The denial of access by Opera Australia to two prominent critics has sparked discussion the world over on the nature of the relationship between a state-funded opera house and a vigorous free media.
Valerio Tura, former artistic director of La Monnaie, think there should be a cordon sanitaire between the two sides. He writes to Slipped Disc:
In the best of possible worlds, critics (music, theatre, cinema, arts exhibitions, pop, rock, etc.) should have tickets paid for by their papers, and perhaps attend the shows incognito, as Michelin guide writers are supposed to do when they review a restaurant, paying their bills.
In the best of possible worlds, critics should be paid enough by their papers so that they are not forced, nor induced to accept jobs from arts organisations.
In the best of possible worlds, critics should not write program notes for a fee.
In the best of possible worlds, fashion writers, when they travel for covering a défilé, should not accept five stars hotels, top restaurants dinners, and perhaps gifts-in-kind and sex-dating with young “mannequins” (yes, I am told that this happens…!) from fashion firms…
In the best of possible worlds, soccer writers should have their tickets at the stadium paid for by their papers…
In the best of possible worlds travel & leisure writers should not accept vacations paid for by tour operators…

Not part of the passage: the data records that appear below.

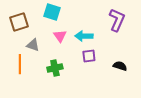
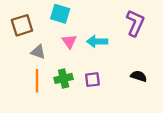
purple square: (89, 56) -> (92, 80), moved
orange line: (20, 64) -> (37, 81), moved

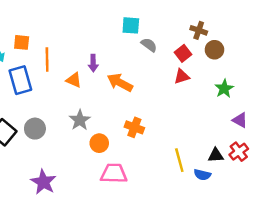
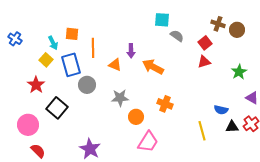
brown circle: (214, 50) -> (237, 30), moved
gray star: (80, 120) -> (120, 98), turned 30
gray circle: (35, 129) -> (87, 85), moved
pink trapezoid: (114, 173) -> (148, 142), turned 120
blue semicircle: (202, 175) -> (221, 110), moved

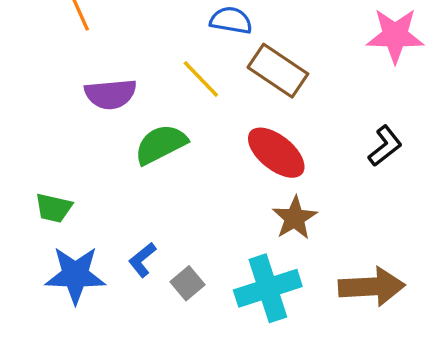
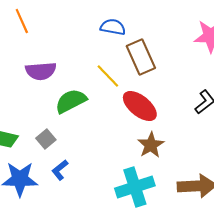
brown rectangle: (278, 71) -> (141, 57), turned 32
yellow line: (201, 79) -> (108, 76), moved
gray square: (188, 283) -> (46, 139), moved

In the best of possible worlds art critics should not accept artworks as gifts-in-kind from young and promising painters or sculptors…
In the best of possible worlds…
However, we do not live in the best of possible worlds. We live in a world where a degree of compromise is the norm. The issue is to what extent the compromise is acceptable and sustainable. My answer is: up to the point where the deal is reasonable, mutually accepted, and – most important of all – declared.

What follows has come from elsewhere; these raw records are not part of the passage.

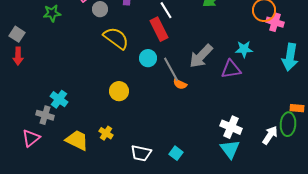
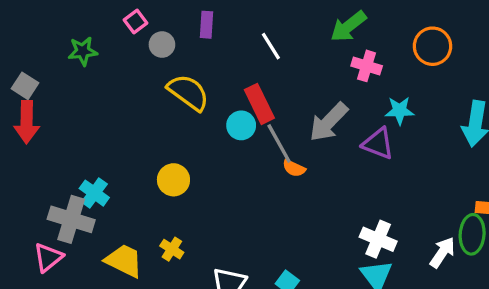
pink cross: (275, 22) -> (367, 66), moved
red rectangle: (159, 29) -> (259, 104), moved
red arrow: (18, 56) -> (27, 122), size x1.4
purple triangle: (231, 69) -> (378, 144), turned 30
yellow circle: (119, 91) -> (173, 180), moved
gray cross: (45, 115) -> (71, 219), size x1.5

And, I’m afraid, when the deal is broken, the organisation (opera house, tour operator, fashion designer, restaurant) has the right to refuse favours.
Some time ago the Teatro alla Scala started refusing complimentary tickets to Paolo Isotta, music critic of the very important Milan-based newspaper Corriere della Sera, who was evidently following his own agenda of bashing Scala policy in every way. I have not always been a fan of Stéphane Lissner, the Scala intendant, nor did I always find his artistic policy good, but in that case I thought that he was totally right.
The bottom line is that completely independent journalism is a utopia. A degree of manipulation has always existed. And will continue to do so.
The bottom line is that George Orwell’s maxim, quoted by Deborah Jones – ‘Journalism is what people don’t want to see printed, all the rest is advertising’ – is still valid.
We contacted La Scala today to clarify the position. A spokesman for the company says it stands by its past decision to refuse tickets to Isotta, who (among other vituperations) had written that Claudio Abbado was not a proper conductor and that another guest conductor had made Wagner sound homosexual. After a public exchange of letters between Lissner for La Scala and the Corriere editor in February 2013, the newspaper decided that it would refuse free tickets in future, paying itself for any critics or writers who attended any theatre. The newspaper maintains that practice up to now.
However, La Scala’s new administration, led by Alexander Pereira and Riccardo Chailly, told Slipped Disc today that, in future, no-one will be considered persona non grata at the theatre. That includes Paolo Isotta. He is welcome to request free tickets.
This seems, to us, a reasoned and sustainable position.